È da diversi anni che si discute e si cerca di dimostrare l’importanza della lettura. Copiosi studi scientifici hanno evidenziato i numerosi effetti benefici procurati dalla lettura di un libro sugli individui.
La lettura stimola la mente, riduce lo stress, migliora le conoscenze, espande il vocabolario, migliora la memoria, rende più forte la capacità analitica del pensiero, migliora il livello di attenzione e di concentrazione, migliora le abilità di scrittura, dona tranquillità. Eppure ancora sono molte le persone che incontrano difficoltà nello scegliere di ritagliarsi dei momenti per immergersi nelle pagine di una storia.
Come persuadére chi non mostra interesse per i libri? Personalmente, non credo che sia opportuno cercare di convincere qualcuno a fare qualcosa per la quale non si nutre interesse.
Leggere è un’esperienza che ciascuno deve volere vivere.
In un mio intervento proprio sulla lettura proposto in una scuola media, ho compreso quanto sia importante evitare di imporne il piacere.
Non avevo e non ho ricette magiche per suscitare la curiosità degli studenti ammaliati da proposte digitali che rispondo ad esigenze di quella che è la Generazione Z, ossia i nati tra il 1996 e il 1980, figli della Generazione X, quella dei nati tra il 1965 e il 1980 e degli ultimi baby boomers.
La caratteristica degli appartenenti alla Generazione Z è l’essere nativi digitali in un contesto globalizzato, abituati a vivere in una social life in cui la fruizione del tempo libero e non solo, segue percorsi nettamente differenti da quelli delle generazioni precedenti.
È evidente che la velocità è l’elemento che contraddistingue lo spazio di questi giovani e conseguentemente alcune attività, come la lettura che impone ritmi meno serrati, risultino meno interessanti.
Quando mi sono trovata di fronte a tutti quei ragazzi che un po’ per forza erano nell’aula ad ascoltarmi, ho pensato di portare loro la mia esperienza di lettrice.
Se il mondo delle parole ha sempre incontrato il mio favore, è anche vero che la lettura è stata una scoperta consapevole da un momento in poi nella mia esistenza, qualcosa che è sbocciata all’improvviso dopo che qualche seme era stato seminato.
Le favole che mi erano state raccontate, con le versioni consumate sul giradischi di un tempo, i riferimenti di qualche insegnante o di un familiare, la solitudine di qualche giornate prive della frenesia del fare, hanno fatto sì che scegliessi un libro a farmi compagnia. Sì, perché le storie dei libri hanno la capacità di riempire quegli spazi vuoti, basta solo provare.
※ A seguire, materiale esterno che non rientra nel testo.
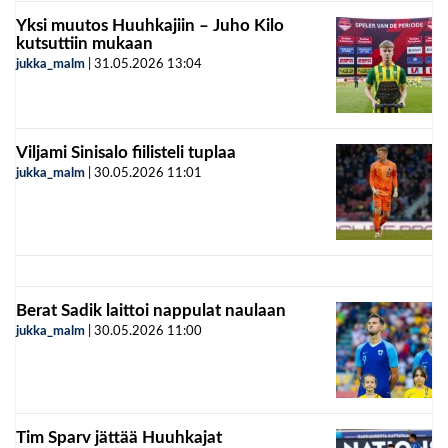
Yksi muutos Huuhkajiin – Juho Kilo
kutsuttiin mukaan
jukka_malm
|
31.05.2026
13:04
Viljami Sinisalo fiilisteli tuplaa
jukka_malm
|
30.05.2026
11:01
Berat Sadik laittoi nappulat naulaan
jukka_malm
|
30.05.2026
11:00
Tim Sparv jättää Huuhkajat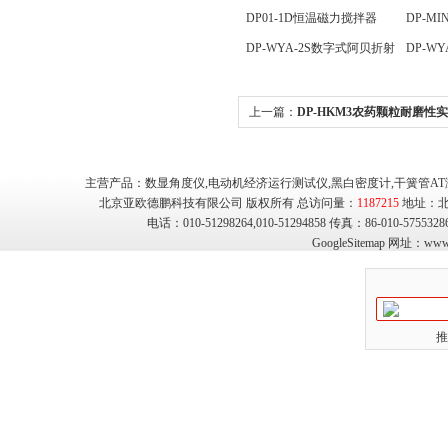
器
仪
DP01-1D恒温磁力搅拌器
DP-M
DP-WYA-2S数字式阿贝折射
DP-W
仪
仪
上一篇：
DP-HKM3农药颗粒耐磨性
主营产品：数显角度仪,电动机经济运行测试仪,黑白密度计,干簧管AT
北京亚欧德鹏科技有限公司 版权所有 总访问量：
1187215
地址：北
电话：010-51298264,010-51294858 传真：86-010-575
GoogleSitemap
网址：
www.
推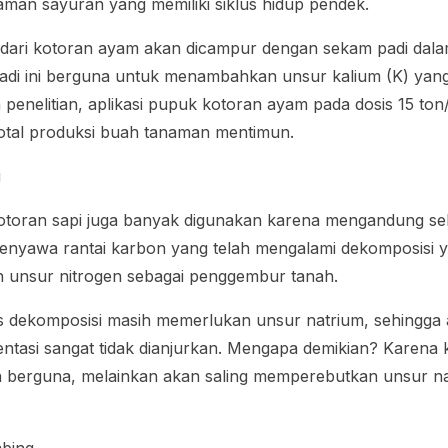
naman sayuran yang memiliki siklus hidup pendek.
dari kotoran ayam akan dicampur dengan sekam padi dal
i ini berguna untuk menambahkan unsur kalium (K) yang
penelitian, aplikasi pupuk kotoran ayam pada dosis 15 ton
total produksi buah tanaman mentimun.
i
toran sapi juga banyak digunakan karena mengandung selu
enyawa rantai karbon yang telah mengalami dekomposisi 
unsur nitrogen sebagai penggembur tanah.
es dekomposisi masih memerlukan unsur natrium, sehingga 
entasi sangat tidak dianjurkan. Mengapa demikian? Karena 
an berguna, melainkan akan saling memperebutkan unsur n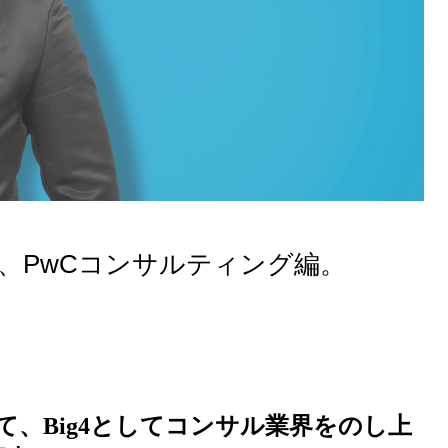
g4、PwCコンサルティング編。
『「答えのないゲーム」を楽し
、Big4としてコンサル業界をのし上
む 思考技術』を読んでくれたみ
Ai ragazzi un po’ rassegnati per il fatto di dovermi ascoltare, ho raccontato quello che mi capita quando varco l’ingresso di una libreria e ho notato che l’interesse, da parte loro, è aumentato.
Entro senza sapere dove dirigermi, mi lascio sorprendere dai colori, dalla disposizione di tutti quei libri ordinati per argomento, indugio su qualche titolo, proseguo, abito lo spazio con la curiosità di chi non deve cercare necessariamente qualcosa; capita, a volte, che non acquisto nulla e che un libro lo riponga e mi conceda il tempo di sceglierlo per davvero.
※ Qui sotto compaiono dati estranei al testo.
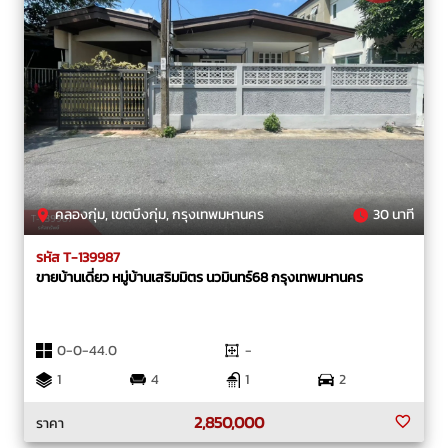
คลองกุ่ม, เขตบึงกุ่ม, กรุงเทพมหานคร
30 นาที
รหัส T-139987
ขายบ้านเดี่ยว หมู่บ้านเสริมมิตร นวมินทร์68 กรุงเทพมหานคร
0-0-44.0
-
1
4
1
2
2,850,000
ราคา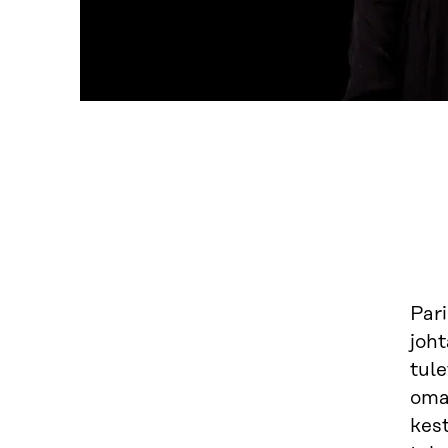
Pari
joht
tul
oma
kes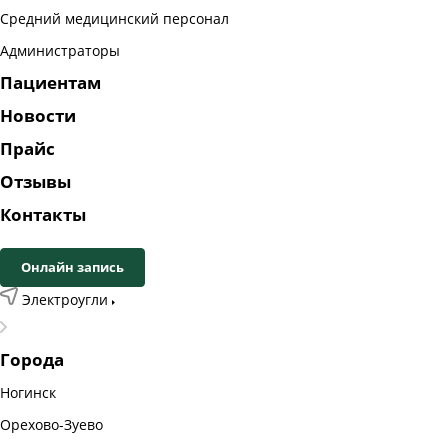
Средний медицинский персонал
Администраторы
Пациентам
Новости
Прайс
Отзывы
Контакты
Онлайн запись
Электроугли
Города
Ногинск
Орехово-Зуево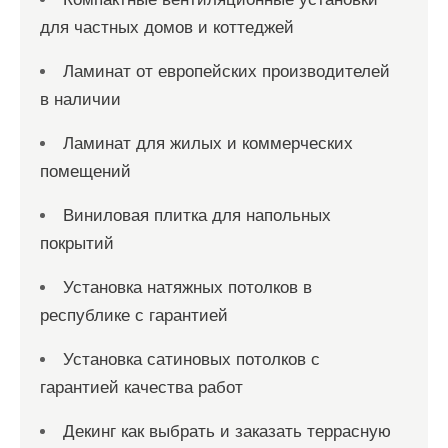
для частных домов и коттеджей
Ламинат от европейских производителей
в наличии
Ламинат для жилых и коммерческих
помещений
Виниловая плитка для напольных
покрытий
Установка натяжных потолков в
республике с гарантией
Установка сатиновых потолков с
гарантией качества работ
Декинг как выбрать и заказать террасную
Scelgo cosa leggere, sempre, in modo istintivo: classici, contemporanei, qualunque cosa richiami la mia attenzione. Lascio che sia la storia o l’autore a chiamarmi e la magia si ripete sempre: percorro le vicende accompagnata da un entusiasmo che lievita e mi pervade fino all’ultima parola.
A volte, piango, altre sorrido, altre ancora provo un dolce dispiacere nel chiudere un percorso, ma ho sempre voglia di continuare a scovare nuove avventure.
Il segreto? é nel titolo del libro scritto da Susanna Tamaro, ossia “Va dove ti porta il cuore”.